As we watch them pace inside their zoo enclosures, or marvel at their portrayal within natural history documentaries, we are drawn to their big paws, fluffy white fur and button-like black noses. We find polar bear cubs adorable. We grant them special status, elevating polar bears to represent all that is most majestic about the frozen parts of our planet.
Yet we often forget that polar bears are killers.
It is in their nature. As the top carnivore in their icy world, and the largest land predator alive, polar bears hunt to survive, mainly stalking other large mammals such as seals, walruses and whales.
Occasionally, and tragically, we now know, they will also kill people, as evidenced by the death of a young British tourist in Norway and the mauling of four others.
Incidents like this, however, could become more common.The reason is climate change. As rising temperatures melt the sea ice, the number of polar bears may rapidly dwindle. That could mean that there are far fewer bears surviving for people to come into conflict with. But if polar bear numbers fall, we may revere them even more, with more tourists and adventurers flocking to catch a final glimpse of these animals.

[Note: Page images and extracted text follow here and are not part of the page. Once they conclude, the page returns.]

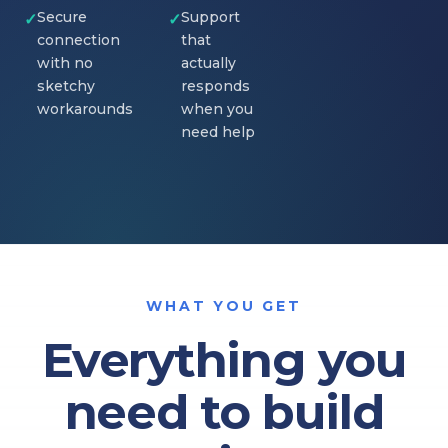
Secure
Support
✓
✓
connection
that
with no
actually
sketchy
responds
workarounds
when you
need help
WHAT YOU GET
Everything you
need to build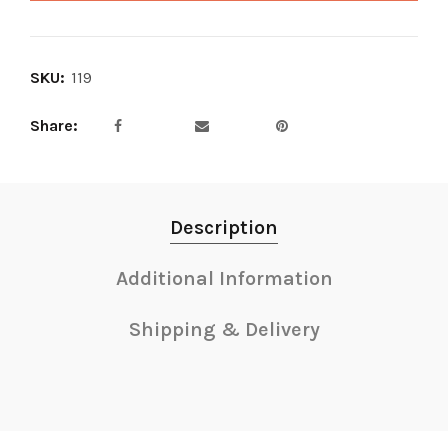
SKU:
119
Share
Description
Additional Information
Shipping & Delivery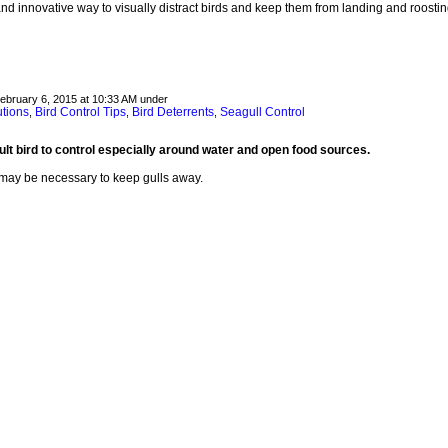
nd innovative way to visually distract birds and keep them from landing and roostin
February 6, 2015 at 10:33 AM under
utions
Bird Control Tips
Bird Deterrents
Seagull Control
,
,
,
cult bird to control especially around water and open food sources.
 may be necessary to keep gulls away.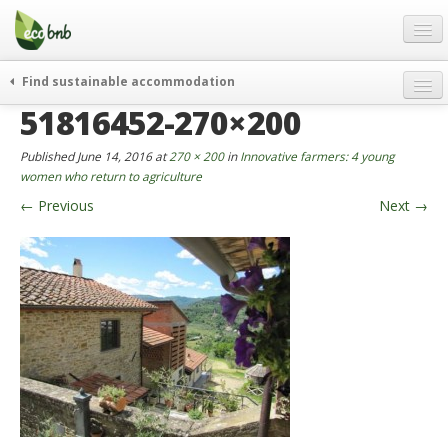
Menu
Skip
to
content
Blog
Find sustainable accommodation
Gift
51816452-270×200
weekend
FAQ
journeys
Published
June 14, 2016
at
270 × 200
in
Innovative farmers: 4 young
About
curiosity
women who return to agriculture
←
Previous
Next
→
go green
Partners and Fundings
events & news
Contact
green hotels
English
who’s talking about us
German
English
Spanish
French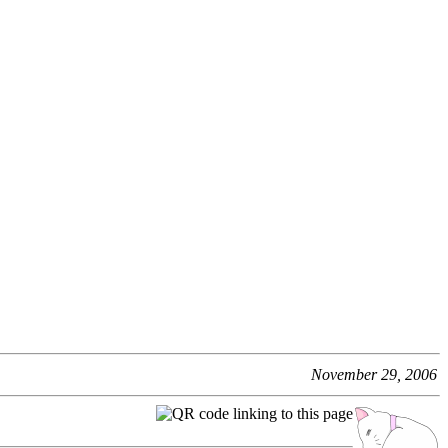
November 29, 2006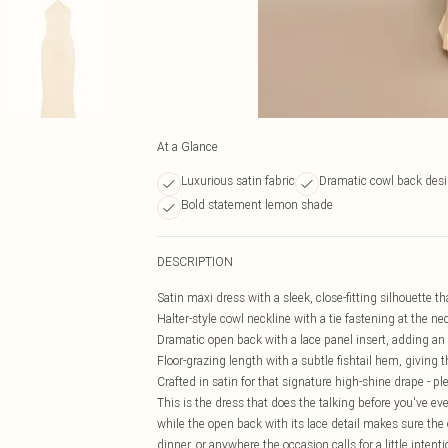
At a Glance
Luxurious satin fabric
Dramatic cowl back des
Bold statement lemon shade
DESCRIPTION
Satin maxi dress with a sleek, close-fitting silhouette th
Halter-style cowl neckline with a tie fastening at the nec
Dramatic open back with a lace panel insert, adding an ar
Floor-grazing length with a subtle fishtail hem, giving t
Crafted in satin for that signature high-shine drape - pl
This is the dress that does the talking before you've ev
while the open back with its lace detail makes sure the e
dinner, or anywhere the occasion calls for a little inten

If the sea ice retreats, it will also mean that more polar bears will be forced to hunt further inland. And that means more polar bears roaming around parts of the Arctic and sub-Arctic that people call home.
"I can't comment on the particular details of the bear attack in Svalbard but, unfortunately, polar bear-human conflicts are very likely going to increase in many parts of the circumpolar Arctic as climate warming progresses," Gregory Thiemann, professor of environmental science from York University, Ontario, Canada, told BBC Nature.
Attacks rare Polar bears roam the frozen seas of all the Arctic nations: Russia, Alaska in the US, Canada, Greenland and Norway, where the recent fatal attack occurred near the remote Von Postbreen glacier in Svalbard.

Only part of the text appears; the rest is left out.